Data World: Platform for Data Science Collaboration
While there are multiple excellent commercial data science platforms available (Dataiku, Databricks, DataRobot, etc.), they are expensive and not open to public collaboration. There are only a few platforms that are free or low cost and align with the Open Data and Open Science movements. The examples that come to mind are Harvard Dataverse, the Open Science Framework (OSF), and Data World. This article will discuss Data World and its many unique features.
Data World is a public benefit corporation, located in Austin Texas that launched in 2016. Data World is an online platform where participants can find data or upload their own, create a project, and then invite collaborators. Projects and datasets can be made private or public. Thousands of open datasets covering a variety of topics are hosted on Data World. At the time of writing, there were 4425 health-related datasets hosted that are available publicly.
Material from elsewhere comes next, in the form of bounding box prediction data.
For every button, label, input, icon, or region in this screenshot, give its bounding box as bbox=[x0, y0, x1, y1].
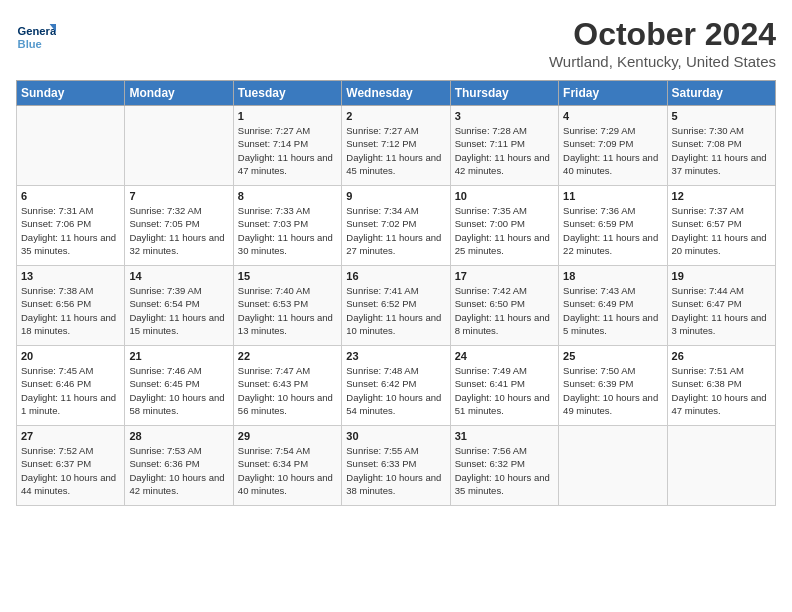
day-detail: Sunrise: 7:45 AM Sunset: 6:46 PM Dayligh… bbox=[21, 364, 120, 417]
calendar-cell: 3Sunrise: 7:28 AM Sunset: 7:11 PM Daylig… bbox=[450, 106, 558, 186]
day-number: 31 bbox=[455, 430, 554, 442]
calendar-cell: 17Sunrise: 7:42 AM Sunset: 6:50 PM Dayli… bbox=[450, 266, 558, 346]
day-number: 5 bbox=[672, 110, 771, 122]
day-detail: Sunrise: 7:49 AM Sunset: 6:41 PM Dayligh… bbox=[455, 364, 554, 417]
day-number: 8 bbox=[238, 190, 337, 202]
header-day: Friday bbox=[559, 81, 667, 106]
calendar-cell: 15Sunrise: 7:40 AM Sunset: 6:53 PM Dayli… bbox=[233, 266, 341, 346]
day-detail: Sunrise: 7:32 AM Sunset: 7:05 PM Dayligh… bbox=[129, 204, 228, 257]
day-number: 28 bbox=[129, 430, 228, 442]
logo-icon: General Blue bbox=[16, 16, 56, 56]
day-detail: Sunrise: 7:28 AM Sunset: 7:11 PM Dayligh… bbox=[455, 124, 554, 177]
day-number: 30 bbox=[346, 430, 445, 442]
day-number: 10 bbox=[455, 190, 554, 202]
svg-text:General: General bbox=[18, 25, 56, 37]
day-number: 20 bbox=[21, 350, 120, 362]
day-detail: Sunrise: 7:53 AM Sunset: 6:36 PM Dayligh… bbox=[129, 444, 228, 497]
day-number: 21 bbox=[129, 350, 228, 362]
day-detail: Sunrise: 7:35 AM Sunset: 7:00 PM Dayligh… bbox=[455, 204, 554, 257]
calendar-cell: 12Sunrise: 7:37 AM Sunset: 6:57 PM Dayli… bbox=[667, 186, 775, 266]
header-day: Monday bbox=[125, 81, 233, 106]
day-number: 23 bbox=[346, 350, 445, 362]
day-detail: Sunrise: 7:38 AM Sunset: 6:56 PM Dayligh… bbox=[21, 284, 120, 337]
day-number: 2 bbox=[346, 110, 445, 122]
calendar-cell: 30Sunrise: 7:55 AM Sunset: 6:33 PM Dayli… bbox=[342, 426, 450, 506]
day-number: 1 bbox=[238, 110, 337, 122]
day-number: 24 bbox=[455, 350, 554, 362]
day-detail: Sunrise: 7:44 AM Sunset: 6:47 PM Dayligh… bbox=[672, 284, 771, 337]
calendar-subtitle: Wurtland, Kentucky, United States bbox=[549, 53, 776, 70]
calendar-week: 27Sunrise: 7:52 AM Sunset: 6:37 PM Dayli… bbox=[17, 426, 776, 506]
day-detail: Sunrise: 7:39 AM Sunset: 6:54 PM Dayligh… bbox=[129, 284, 228, 337]
day-detail: Sunrise: 7:30 AM Sunset: 7:08 PM Dayligh… bbox=[672, 124, 771, 177]
day-detail: Sunrise: 7:48 AM Sunset: 6:42 PM Dayligh… bbox=[346, 364, 445, 417]
calendar-cell: 13Sunrise: 7:38 AM Sunset: 6:56 PM Dayli… bbox=[17, 266, 125, 346]
calendar-cell bbox=[559, 426, 667, 506]
calendar-cell: 6Sunrise: 7:31 AM Sunset: 7:06 PM Daylig… bbox=[17, 186, 125, 266]
calendar-cell: 31Sunrise: 7:56 AM Sunset: 6:32 PM Dayli… bbox=[450, 426, 558, 506]
day-number: 13 bbox=[21, 270, 120, 282]
calendar-cell: 9Sunrise: 7:34 AM Sunset: 7:02 PM Daylig… bbox=[342, 186, 450, 266]
day-number: 22 bbox=[238, 350, 337, 362]
day-detail: Sunrise: 7:31 AM Sunset: 7:06 PM Dayligh… bbox=[21, 204, 120, 257]
calendar-cell: 8Sunrise: 7:33 AM Sunset: 7:03 PM Daylig… bbox=[233, 186, 341, 266]
day-detail: Sunrise: 7:29 AM Sunset: 7:09 PM Dayligh… bbox=[563, 124, 662, 177]
day-number: 14 bbox=[129, 270, 228, 282]
calendar-cell: 10Sunrise: 7:35 AM Sunset: 7:00 PM Dayli… bbox=[450, 186, 558, 266]
day-detail: Sunrise: 7:27 AM Sunset: 7:12 PM Dayligh… bbox=[346, 124, 445, 177]
day-detail: Sunrise: 7:33 AM Sunset: 7:03 PM Dayligh… bbox=[238, 204, 337, 257]
day-detail: Sunrise: 7:47 AM Sunset: 6:43 PM Dayligh… bbox=[238, 364, 337, 417]
calendar-cell: 7Sunrise: 7:32 AM Sunset: 7:05 PM Daylig… bbox=[125, 186, 233, 266]
day-number: 25 bbox=[563, 350, 662, 362]
calendar-cell: 26Sunrise: 7:51 AM Sunset: 6:38 PM Dayli… bbox=[667, 346, 775, 426]
day-detail: Sunrise: 7:50 AM Sunset: 6:39 PM Dayligh… bbox=[563, 364, 662, 417]
calendar-week: 13Sunrise: 7:38 AM Sunset: 6:56 PM Dayli… bbox=[17, 266, 776, 346]
calendar-cell: 18Sunrise: 7:43 AM Sunset: 6:49 PM Dayli… bbox=[559, 266, 667, 346]
calendar-cell: 22Sunrise: 7:47 AM Sunset: 6:43 PM Dayli… bbox=[233, 346, 341, 426]
day-detail: Sunrise: 7:51 AM Sunset: 6:38 PM Dayligh… bbox=[672, 364, 771, 417]
header-day: Saturday bbox=[667, 81, 775, 106]
day-number: 9 bbox=[346, 190, 445, 202]
day-detail: Sunrise: 7:43 AM Sunset: 6:49 PM Dayligh… bbox=[563, 284, 662, 337]
calendar-week: 6Sunrise: 7:31 AM Sunset: 7:06 PM Daylig… bbox=[17, 186, 776, 266]
day-number: 7 bbox=[129, 190, 228, 202]
day-detail: Sunrise: 7:56 AM Sunset: 6:32 PM Dayligh… bbox=[455, 444, 554, 497]
day-detail: Sunrise: 7:36 AM Sunset: 6:59 PM Dayligh… bbox=[563, 204, 662, 257]
calendar-cell bbox=[125, 106, 233, 186]
day-number: 4 bbox=[563, 110, 662, 122]
calendar-cell bbox=[667, 426, 775, 506]
calendar-cell: 28Sunrise: 7:53 AM Sunset: 6:36 PM Dayli… bbox=[125, 426, 233, 506]
day-detail: Sunrise: 7:54 AM Sunset: 6:34 PM Dayligh… bbox=[238, 444, 337, 497]
header-row: SundayMondayTuesdayWednesdayThursdayFrid… bbox=[17, 81, 776, 106]
calendar-cell: 14Sunrise: 7:39 AM Sunset: 6:54 PM Dayli… bbox=[125, 266, 233, 346]
day-detail: Sunrise: 7:27 AM Sunset: 7:14 PM Dayligh… bbox=[238, 124, 337, 177]
calendar-cell: 1Sunrise: 7:27 AM Sunset: 7:14 PM Daylig… bbox=[233, 106, 341, 186]
calendar-cell: 23Sunrise: 7:48 AM Sunset: 6:42 PM Dayli… bbox=[342, 346, 450, 426]
day-detail: Sunrise: 7:40 AM Sunset: 6:53 PM Dayligh… bbox=[238, 284, 337, 337]
calendar-cell: 27Sunrise: 7:52 AM Sunset: 6:37 PM Dayli… bbox=[17, 426, 125, 506]
day-detail: Sunrise: 7:41 AM Sunset: 6:52 PM Dayligh… bbox=[346, 284, 445, 337]
day-number: 18 bbox=[563, 270, 662, 282]
calendar-cell: 11Sunrise: 7:36 AM Sunset: 6:59 PM Dayli… bbox=[559, 186, 667, 266]
day-detail: Sunrise: 7:46 AM Sunset: 6:45 PM Dayligh… bbox=[129, 364, 228, 417]
calendar-cell: 16Sunrise: 7:41 AM Sunset: 6:52 PM Dayli… bbox=[342, 266, 450, 346]
calendar-cell: 19Sunrise: 7:44 AM Sunset: 6:47 PM Dayli… bbox=[667, 266, 775, 346]
day-number: 26 bbox=[672, 350, 771, 362]
page-header: General Blue October 2024 Wurtland, Kent… bbox=[16, 16, 776, 70]
calendar-cell: 5Sunrise: 7:30 AM Sunset: 7:08 PM Daylig… bbox=[667, 106, 775, 186]
calendar-table: SundayMondayTuesdayWednesdayThursdayFrid… bbox=[16, 80, 776, 506]
svg-text:Blue: Blue bbox=[18, 38, 42, 50]
calendar-cell: 25Sunrise: 7:50 AM Sunset: 6:39 PM Dayli… bbox=[559, 346, 667, 426]
day-number: 17 bbox=[455, 270, 554, 282]
day-detail: Sunrise: 7:42 AM Sunset: 6:50 PM Dayligh… bbox=[455, 284, 554, 337]
calendar-cell: 20Sunrise: 7:45 AM Sunset: 6:46 PM Dayli… bbox=[17, 346, 125, 426]
day-number: 6 bbox=[21, 190, 120, 202]
day-number: 11 bbox=[563, 190, 662, 202]
day-number: 12 bbox=[672, 190, 771, 202]
day-number: 16 bbox=[346, 270, 445, 282]
calendar-week: 1Sunrise: 7:27 AM Sunset: 7:14 PM Daylig… bbox=[17, 106, 776, 186]
header-day: Wednesday bbox=[342, 81, 450, 106]
calendar-header: SundayMondayTuesdayWednesdayThursdayFrid… bbox=[17, 81, 776, 106]
header-day: Tuesday bbox=[233, 81, 341, 106]
header-day: Sunday bbox=[17, 81, 125, 106]
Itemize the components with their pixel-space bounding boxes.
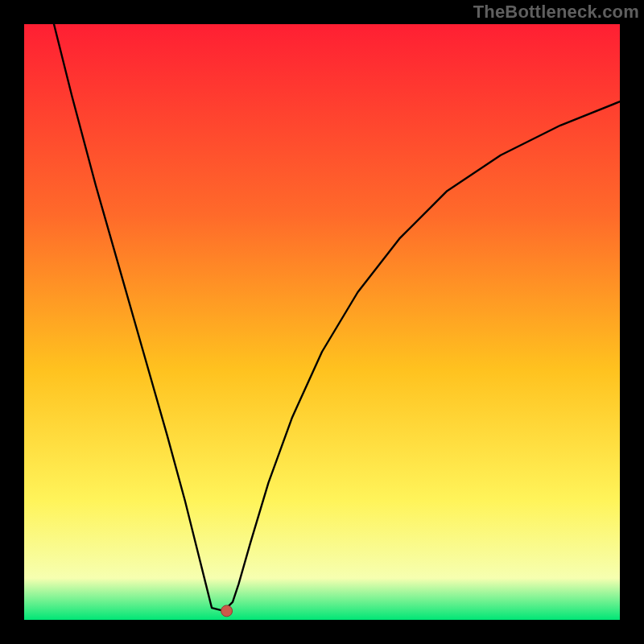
chart-root: TheBottleneck.com xyxy=(0,0,644,644)
plot-area xyxy=(24,24,620,620)
gradient-background xyxy=(24,24,620,620)
marker-dot xyxy=(221,605,233,617)
attribution-text: TheBottleneck.com xyxy=(473,2,639,23)
chart-svg xyxy=(24,24,620,620)
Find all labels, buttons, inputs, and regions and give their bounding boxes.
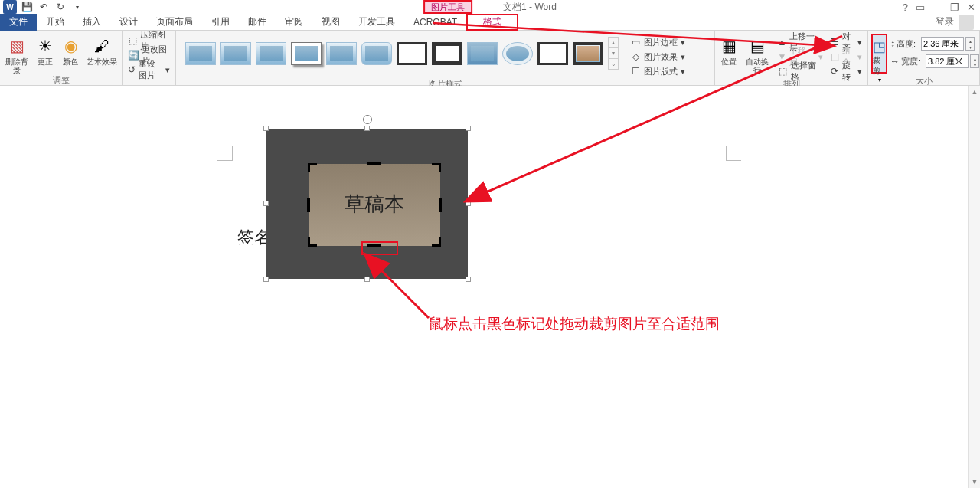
- selection-icon: ⬚: [778, 66, 788, 77]
- word-icon: W: [3, 0, 17, 14]
- forward-icon: ▲: [778, 37, 787, 47]
- crop-handle[interactable]: [368, 162, 381, 165]
- tab-format[interactable]: 格式: [466, 14, 518, 31]
- height-spinner[interactable]: ▴▾: [965, 37, 975, 51]
- resize-handle[interactable]: [263, 201, 269, 206]
- style-thumb[interactable]: [537, 42, 568, 65]
- picture-border-button[interactable]: ▭图片边框 ▾: [628, 35, 688, 49]
- account-icon[interactable]: [959, 15, 974, 30]
- layout-icon: ☐: [630, 66, 641, 77]
- height-input[interactable]: [921, 37, 964, 51]
- tab-references[interactable]: 引用: [202, 14, 239, 31]
- crop-button[interactable]: ◳ 裁剪 ▾: [871, 34, 887, 74]
- resize-handle[interactable]: [263, 126, 269, 131]
- tab-file[interactable]: 文件: [0, 14, 37, 31]
- width-label: 宽度:: [901, 56, 924, 67]
- ribbon-tabs: 文件 开始 插入 设计 页面布局 引用 邮件 审阅 视图 开发工具 ACROBA…: [0, 14, 980, 31]
- tab-view[interactable]: 视图: [312, 14, 349, 31]
- remove-background-button[interactable]: ▧ 删除背景: [3, 32, 31, 74]
- resize-handle[interactable]: [364, 126, 370, 131]
- crop-handle[interactable]: [432, 163, 441, 172]
- corrections-button[interactable]: ☀ 更正: [34, 32, 57, 66]
- style-thumb[interactable]: [397, 42, 427, 65]
- minimize-icon[interactable]: —: [933, 2, 942, 13]
- login-link[interactable]: 登录: [936, 15, 954, 28]
- group-icon: ◫: [831, 51, 839, 62]
- crop-handle[interactable]: [439, 198, 442, 212]
- rotate-handle[interactable]: [363, 115, 372, 124]
- picture-tools-tab[interactable]: 图片工具: [423, 0, 472, 14]
- document-page[interactable]: 签名： 草稿本 鼠标点击黑色标记处拖动: [130, 101, 842, 484]
- style-thumb[interactable]: [467, 42, 498, 65]
- image-text: 草稿本: [345, 190, 404, 217]
- width-input[interactable]: [926, 54, 969, 68]
- annotation-text: 鼠标点击黑色标记处拖动裁剪图片至合适范围: [429, 314, 720, 334]
- wrap-text-button[interactable]: ▤ 自动换行: [743, 32, 773, 74]
- vertical-scrollbar[interactable]: ▲ ▼: [968, 86, 980, 488]
- title-bar: W 💾 ↶ ↻ ▾ 图片工具 文档1 - Word ? ▭ — ❐ ✕: [0, 0, 980, 14]
- tab-home[interactable]: 开始: [37, 14, 74, 31]
- crop-handle[interactable]: [308, 237, 317, 247]
- selected-image[interactable]: 草稿本: [266, 129, 468, 279]
- style-thumb[interactable]: [291, 42, 322, 65]
- crop-icon: ◳: [873, 38, 886, 55]
- tab-layout[interactable]: 页面布局: [147, 14, 202, 31]
- style-thumb[interactable]: [220, 42, 251, 65]
- style-thumb[interactable]: [256, 42, 286, 65]
- margin-mark: [217, 146, 233, 161]
- scroll-up-icon[interactable]: ▲: [969, 86, 980, 98]
- brush-icon: 🖌: [91, 35, 113, 57]
- qat-more-icon[interactable]: ▾: [70, 0, 84, 14]
- tab-mailings[interactable]: 邮件: [239, 14, 276, 31]
- reset-picture-button[interactable]: ↺重设图片 ▾: [126, 63, 172, 77]
- tab-design[interactable]: 设计: [110, 14, 147, 31]
- color-button[interactable]: ◉ 颜色: [60, 32, 82, 66]
- width-icon: ↔: [890, 56, 900, 67]
- annotation-box: [361, 241, 398, 255]
- style-thumb[interactable]: [573, 42, 603, 65]
- swap-icon: 🔄: [128, 50, 139, 61]
- resize-handle[interactable]: [263, 277, 269, 282]
- tab-developer[interactable]: 开发工具: [349, 14, 404, 31]
- resize-handle[interactable]: [466, 126, 471, 131]
- backward-icon: ▼: [778, 51, 787, 62]
- picture-effects-button[interactable]: ◇图片效果 ▾: [628, 50, 688, 64]
- ribbon-options-icon[interactable]: ▭: [916, 2, 925, 13]
- style-thumb[interactable]: [502, 42, 533, 65]
- height-icon: ↕: [890, 38, 895, 49]
- redo-icon[interactable]: ↻: [54, 0, 67, 14]
- style-thumb[interactable]: [361, 42, 392, 65]
- crop-handle[interactable]: [432, 237, 441, 247]
- style-thumb[interactable]: [185, 42, 216, 65]
- save-icon[interactable]: 💾: [20, 0, 34, 14]
- style-thumb[interactable]: [326, 42, 357, 65]
- resize-handle[interactable]: [466, 277, 471, 282]
- tab-insert[interactable]: 插入: [74, 14, 110, 31]
- restore-icon[interactable]: ❐: [950, 2, 959, 13]
- picture-layout-button[interactable]: ☐图片版式 ▾: [628, 64, 688, 78]
- rotate-button[interactable]: ⟳旋转 ▾: [828, 64, 864, 78]
- rotate-icon: ⟳: [831, 66, 839, 77]
- size-group-label: 大小: [916, 75, 933, 87]
- tab-review[interactable]: 审阅: [276, 14, 312, 31]
- width-spinner[interactable]: ▴▾: [970, 54, 979, 68]
- sun-icon: ☀: [34, 35, 56, 57]
- artistic-button[interactable]: 🖌 艺术效果: [85, 32, 119, 66]
- crop-handle[interactable]: [308, 163, 317, 172]
- reset-icon: ↺: [128, 64, 136, 75]
- style-thumb[interactable]: [432, 42, 462, 65]
- crop-handle[interactable]: [307, 198, 310, 212]
- scroll-down-icon[interactable]: ▼: [969, 476, 980, 488]
- undo-icon[interactable]: ↶: [37, 0, 51, 14]
- help-icon[interactable]: ?: [903, 2, 908, 13]
- selection-pane-button[interactable]: ⬚选择窗格: [776, 64, 825, 78]
- resize-handle[interactable]: [466, 201, 471, 206]
- gallery-scroll[interactable]: ▴▾⌄: [608, 37, 619, 70]
- crop-region[interactable]: 草稿本: [309, 164, 440, 246]
- height-label: 高度:: [897, 38, 920, 50]
- picture-styles-gallery[interactable]: ▴▾⌄: [179, 32, 625, 70]
- close-icon[interactable]: ✕: [967, 2, 975, 13]
- resize-handle[interactable]: [364, 277, 370, 282]
- position-button[interactable]: ▦ 位置: [718, 32, 740, 66]
- tab-acrobat[interactable]: ACROBAT: [404, 14, 466, 31]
Data World integrates with more than 40 external programs using REST APIs. The integrations can be grouped into these categories: spreadsheets, visualization software, storage sites, analytics tools, programming languages, databases, extract, transfer and load (ETL) tools, and miscellaneous such as integration with Canvas, Slack, and Jupyter Notebooks. The list of integrations can be viewed here. What this means is that your data can be processed in another program without the need to download it and then upload it into an external program. Among the other unique features are excellent SQL and SPARQL tutorials.
Sample Project
Creating a new project and uploading the data is straightforward. The following figure shows a project created by the author that makes use of NHANES data. The Description section summarizes the project. The main menu includes Overview (description), Activity, Insights (your analyses), Discussion, and People (collaborators). For this project, the goal was to take 24 tables (csv files) out of the125 tables available for the 2011–2012 NHANES time period and combine them into one file for easier mining. As a result, the combined table includes demographics, social determinants of health, conditions/diseases, vital signs, and lab data. There are forty-nine attributes and 5206 adult patients in the dataset.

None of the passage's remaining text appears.